Equation 1. Equation used to calculate relative telomere length (rTL) of kidney or gonad samples from broiler chickens. Using this equation, the individual well efficiencies (E) of telomere or GAPDH are raised to the power of the inter plate control C_q_– target C_q_ (delta C_q_). This equation is previously described in [72].

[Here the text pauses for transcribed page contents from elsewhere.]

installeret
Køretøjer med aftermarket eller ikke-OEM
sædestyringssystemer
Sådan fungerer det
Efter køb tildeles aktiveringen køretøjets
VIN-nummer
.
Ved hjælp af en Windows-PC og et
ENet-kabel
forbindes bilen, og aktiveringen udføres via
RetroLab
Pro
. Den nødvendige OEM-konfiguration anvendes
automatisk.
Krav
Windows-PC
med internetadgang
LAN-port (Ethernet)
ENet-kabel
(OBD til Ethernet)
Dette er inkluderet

Validation of qRT-PCR assay
The qRT-PCR assay for domestic chickens was validated by comparing the qRT-PCR measurements with measurements of the same samples quantified using a telomere restriction fragment (TRF) assay [81]. To determine correlations between qRT-PCR and TRF, a subset of samples (N = 17) was quantified using both assays. For the TRF assay, 10 µg quantity of DNA was digested using 1.0 µL of RsaI (R0167L, New England Biolabs, Ipswich, MA, USA) and 0.2 µL of HinfI (R0155M, New England Biolabs) in CutSmart Buffer (B7204S, New England Biolabs) overnight at 37°C. The digested DNA was separated using pulsed field gel electrophoresis (3 V/cm, 0.5- to 7.0-second switch times, 14C) for 19 hours on a 0.8% nondenaturing agarose gel. The gel was then dried without heating and hybridized overnight with a 32P-labeled oligo (50-CCCTAA-30) that binds to the 3’ overhang of telomeres. Hybridized gels were placed on a phosphor screen (Amersham Biosciences, Buckinghamshire, UK), which was scanned on a Storm 540 Variable Mode Imager (Amersham Biosciences). Densitometry (ImageQuant 5.03v and ImageJ 1.42q) was used to determine the position and strength of the radioactive signal in each of the lanes compared to the molecular marker (1 kb DNA Extension Ladder; Invitrogen, Carlsbad, CA).
Statistical analysis
Statistical analyses were done in JMP Pro 16 (SAS Institute Inc., Cary, NC, USA). Pen was considered the experimental unit (N = 12/experiment) and bird the observational unit (N = 36/experiment). Raw rTL data from all three experiments were z-transformed to allow for comparison between experiments [82]. Z scores were then analyzed using linear mixed models with environmental complexity, stocking density, and their interaction as fixed factors. Pen numbers nested within experiment and PCR plate number were included as random variables. The model was selected based on the research objective, determining the association between treatments and rTL outcomes (Z scores). Our mixed model accounted for repeated sampling from individuals within the experimental unit (pen), which matches the nature of the research design. Model assumptions were assessed using Levene’s test (variance homogeneity), normal quantile plots (normal distribution of data residuals), and by reviewing skewness and kurtosis outcomes. Model fit was assessed based on AICc and BIC values. The robustness of mixed-effects models allows their use even if the distributional assumptions are violated [83]. Post-hoc analysis was performed with Tukey HSD corrections. For validation of the qRT-PCR assay, a linear correlation was assessed with the TRF values as the response variable and the relative telomere lengths from qRT-PCR assays as the predictor. Associations were considered significant at P* ≤ 0.05 and a trend at P ≤ *0.1. All data are presented as LSmeans of z-scores and error bars indicate 95% confidence intervals. Analysis was carried out following the minimum reporting recommendations for PCR-based telomere length measurements defined by the Telomere Research Network (Tulane, New Orleans, LA).
Results
Relative telomere length of Kidney and Gonad samples
Z-transformed kidney rTL scores tended to be higher (F_1,107_ = 4.17; P = 0.0503; S1 Table and S2 Table) in birds housed in high-complexity pens compared to low-complexity pens (Fig 2). Z-transformed kidney rTL scores were not impacted by stocking density (F_1,107_ = 0.08; P = 0.77). Z-transformed gonad rTL scores were not impacted by environmental complexity (F_1,107_ = 0.13; P = 0.71) or stocking density (F = 0.04; P = 0.84, Fig 3). The environmental complexity × stocking density interaction did not impact kidney (F_1,107_ = 0.49; P = 0.49) or gonad rTL (F_1,107_ = 0.09; P = 0.77). Means of untransformed rTL data from all three experiments are available in Table 1.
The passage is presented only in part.